Qu’en est-il maintenant? « S’il y a une augmentation, elle sera moindre que celle prévue après la première annonce. Au pis aller, on parlerait de 180 $ à 200 $ de plus plutôt que 450 $. Une chose est sûre, nous ne refilerons pas toute la facture aux parents », soutient Jean-François Guay.
De son côté, Pascale Hyppolite s’abstient de répondre à notre question à propos d’une facture plus élevée envoyée aux parents.

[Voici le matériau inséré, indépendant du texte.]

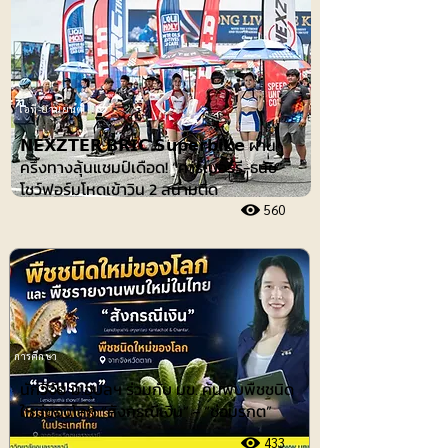
ไอที-ยานยนต์
𝗡𝗘𝗫𝗭𝗧𝗘𝗥 𝗕𝗥𝗜𝗖 𝗦𝘂𝗽𝗲𝗿𝗯𝗶𝗸𝗲 ผ่าน
ครึ่งทางลุ้นแชมป์เดือด! “คาร์เบอร์รี-ธนัช”
โชว์ฟอร์มโหดเข้าวิน 2 สนามติด
560
การศึกษา
นักวิจัย ม.อุบลฯ ร่วมกับ มข. ค้นพบพืชชนิด
ใหม่ของโลก “สังกรณีเงิน” - “ช่อมรกต”
433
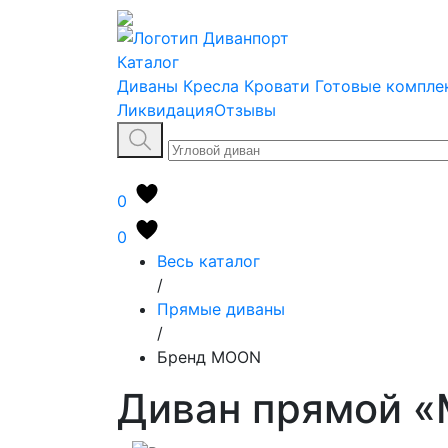
Каталог
Диваны
Кресла
Кровати
Готовые компле
Ликвидация
Отзывы
0
0
Весь каталог
/
Прямые диваны
/
Бренд MOON
Диван прямой «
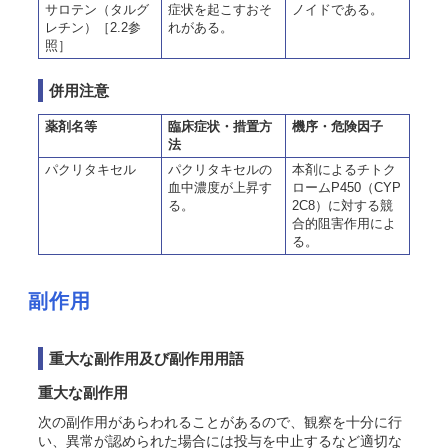
サロテン（タルグ
症状を起こすおそ
ノイドである。
レチン）［2.2参
れがある。
照］
併用注意
薬剤名等
臨床症状・措置方
機序・危険因子
法
パクリタキセル
パクリタキセルの
本剤によるチトク
血中濃度が上昇す
ロームP450（CYP
る。
2C8）に対する競
合的阻害作用によ
る。
副作用
重大な副作用及び副作用用語
重大な副作用
次の副作用があらわれることがあるので、観察を十分に行
い、異常が認められた場合には投与を中止するなど適切な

« Par respect pour nos familles, nous souhaitons les informer en priorité des implications concrètes de la situation. »
À l’Académie des Sacrés-Coeurs, l’annonce ministérielle a été prise en compte dans les réflexions.
« Nous la recevons comme un soutien ponctuel, certes bienvenu, mais d’une portée limitée, tant par son montant que par son caractère non récurrent à ce jour », affirme Mme Hyppolite.
La directrice générale de l’école primaire privée de Saint-Bruno-de-Montarville indique qu’elle demeure attentive à toute évolution ou clarification de la part du ministère. « C’est dans ce contexte global que s’inscrit le travail entamé avec nos équipes.
Un travail de fond qui ne se limite pas à une réaction immédiate, mais qui vise à assurer la qualité et la pérennité de notre mission éducative. Ce travail reste donc pleinement pertinent », dit-elle.